Patil and Mongia hit out against Indian board
Sandeep Patil, the former India coach, and Dinesh Mongia, the former India batsman, have cited ill-treatment by the Indian board and the selectors respectively as reasons for their decision to join the Indian Cricket League (ICL).
Patil said he was given "false assurances" of being made the India A coach but, eventually, nothing materialised. "I still have a copy of the e-mail that I was asked to send by Sharad Pawar [the president of the BCCI] expressing my willingness to be India A team's coach. Nothing moved after that," Patil told the Times of India. In fact, once Pawar called Ratnakar Shetty [the chief administrative officer of BCCI] and secretary Niranjan Shah in my presence, telling them to make my appointment, yet nothing materialised."
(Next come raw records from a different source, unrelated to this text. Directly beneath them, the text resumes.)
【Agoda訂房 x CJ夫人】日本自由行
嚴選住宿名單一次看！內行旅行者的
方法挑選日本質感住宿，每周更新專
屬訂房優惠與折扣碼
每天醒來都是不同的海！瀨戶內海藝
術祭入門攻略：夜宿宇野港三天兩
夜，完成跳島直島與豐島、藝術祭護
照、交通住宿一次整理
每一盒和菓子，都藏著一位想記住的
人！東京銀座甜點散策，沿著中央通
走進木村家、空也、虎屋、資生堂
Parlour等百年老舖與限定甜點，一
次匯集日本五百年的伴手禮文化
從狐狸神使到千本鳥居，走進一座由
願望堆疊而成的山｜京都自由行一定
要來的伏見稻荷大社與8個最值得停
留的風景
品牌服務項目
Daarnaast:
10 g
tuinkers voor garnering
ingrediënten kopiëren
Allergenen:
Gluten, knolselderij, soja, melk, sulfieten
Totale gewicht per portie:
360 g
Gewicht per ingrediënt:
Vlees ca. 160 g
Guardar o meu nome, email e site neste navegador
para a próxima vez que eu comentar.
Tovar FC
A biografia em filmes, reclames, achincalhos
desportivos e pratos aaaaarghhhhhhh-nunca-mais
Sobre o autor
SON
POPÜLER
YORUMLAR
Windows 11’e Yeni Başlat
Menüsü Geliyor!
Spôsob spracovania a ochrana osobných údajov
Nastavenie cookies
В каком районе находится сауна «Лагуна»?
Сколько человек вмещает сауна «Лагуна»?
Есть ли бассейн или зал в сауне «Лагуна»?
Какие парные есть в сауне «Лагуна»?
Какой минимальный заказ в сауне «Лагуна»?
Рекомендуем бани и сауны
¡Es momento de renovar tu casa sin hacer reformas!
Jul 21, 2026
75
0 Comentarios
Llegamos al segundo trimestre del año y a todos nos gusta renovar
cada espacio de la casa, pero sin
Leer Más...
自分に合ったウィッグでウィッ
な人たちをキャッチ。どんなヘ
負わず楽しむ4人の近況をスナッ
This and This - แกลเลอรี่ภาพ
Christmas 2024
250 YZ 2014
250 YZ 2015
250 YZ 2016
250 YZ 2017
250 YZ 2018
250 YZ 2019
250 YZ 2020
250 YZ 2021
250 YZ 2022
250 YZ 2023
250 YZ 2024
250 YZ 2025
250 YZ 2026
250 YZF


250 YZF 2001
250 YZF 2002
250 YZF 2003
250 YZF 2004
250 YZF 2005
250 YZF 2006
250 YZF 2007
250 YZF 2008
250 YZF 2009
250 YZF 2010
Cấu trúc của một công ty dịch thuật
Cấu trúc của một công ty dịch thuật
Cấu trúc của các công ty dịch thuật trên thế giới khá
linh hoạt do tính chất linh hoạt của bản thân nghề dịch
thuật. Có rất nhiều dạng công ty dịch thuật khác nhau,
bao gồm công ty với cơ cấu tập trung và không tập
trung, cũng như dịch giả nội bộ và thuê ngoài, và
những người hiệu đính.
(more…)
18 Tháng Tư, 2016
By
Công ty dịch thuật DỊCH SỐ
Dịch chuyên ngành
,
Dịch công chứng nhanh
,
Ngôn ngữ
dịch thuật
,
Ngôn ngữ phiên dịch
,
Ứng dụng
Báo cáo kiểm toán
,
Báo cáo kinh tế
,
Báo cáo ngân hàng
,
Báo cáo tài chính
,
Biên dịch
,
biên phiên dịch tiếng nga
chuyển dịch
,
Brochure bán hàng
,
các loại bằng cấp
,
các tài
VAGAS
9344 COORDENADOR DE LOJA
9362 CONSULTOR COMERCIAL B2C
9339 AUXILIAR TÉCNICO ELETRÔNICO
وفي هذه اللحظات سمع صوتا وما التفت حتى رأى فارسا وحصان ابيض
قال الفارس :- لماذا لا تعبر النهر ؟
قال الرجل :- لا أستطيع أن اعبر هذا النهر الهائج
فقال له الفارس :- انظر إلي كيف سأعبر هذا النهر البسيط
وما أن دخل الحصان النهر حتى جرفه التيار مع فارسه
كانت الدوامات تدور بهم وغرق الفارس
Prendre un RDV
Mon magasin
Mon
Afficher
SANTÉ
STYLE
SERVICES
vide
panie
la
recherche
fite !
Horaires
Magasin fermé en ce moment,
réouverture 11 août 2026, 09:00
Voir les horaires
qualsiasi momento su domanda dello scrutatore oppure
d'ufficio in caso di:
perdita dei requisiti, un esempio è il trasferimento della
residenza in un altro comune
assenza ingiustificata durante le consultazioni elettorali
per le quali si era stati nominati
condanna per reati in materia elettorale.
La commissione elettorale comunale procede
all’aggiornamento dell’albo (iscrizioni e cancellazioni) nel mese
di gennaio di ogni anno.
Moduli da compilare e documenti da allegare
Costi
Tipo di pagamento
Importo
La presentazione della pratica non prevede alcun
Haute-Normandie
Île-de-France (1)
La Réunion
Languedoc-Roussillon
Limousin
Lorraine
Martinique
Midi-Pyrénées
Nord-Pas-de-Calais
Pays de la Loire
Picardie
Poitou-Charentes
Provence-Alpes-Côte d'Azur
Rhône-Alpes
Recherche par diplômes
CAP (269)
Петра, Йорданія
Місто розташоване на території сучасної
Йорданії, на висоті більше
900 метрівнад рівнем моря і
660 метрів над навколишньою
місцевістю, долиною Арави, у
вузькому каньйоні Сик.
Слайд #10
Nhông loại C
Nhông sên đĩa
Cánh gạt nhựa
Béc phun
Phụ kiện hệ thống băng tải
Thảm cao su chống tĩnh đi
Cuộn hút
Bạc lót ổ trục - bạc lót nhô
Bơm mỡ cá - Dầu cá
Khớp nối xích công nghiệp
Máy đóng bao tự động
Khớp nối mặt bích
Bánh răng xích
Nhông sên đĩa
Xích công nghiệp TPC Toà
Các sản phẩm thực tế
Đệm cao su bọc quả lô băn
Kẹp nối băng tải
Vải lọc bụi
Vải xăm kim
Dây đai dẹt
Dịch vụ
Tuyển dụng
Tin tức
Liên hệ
Mongia blamed the selectors for not giving him a proper run and said he was dropped despite some good performances. "Before the World Cup, I was given a break against Australia in Malaysia where I scored 63 not out. But after that I was dropped," Mongia told the Indian Express. "I think I was dropped because I was scoring runs or I played well, that is the signal I got".
"Later too, I got a chance against Australia [in the Champions Trophy], where I failed. I did tour South Africa, played in Durban, where I disappointed, but everybody else also failed. Later I played in the Twenty20 game and was instrumental in winning the match against South Africa , and again the same old story: I was dropped."
Mongia did play in the 5th ODI against South Africa, two days after that Twenty20 game, and scored an 89-ball 41. He later made a comeback in the tour of Bangladesh and made 17 runs in each of the two ODI games that he played.
"If you see a team like Australia, Ricky Ponting, Steve Waugh and Michael Hussey, they all are treated as equals," Mongia said. "It's the performance that matters there, not the name. One thing has be to understood, when you are the boss, you have to give due importance to everybody. You can't just concentrate on the big names and ignore the lesser players."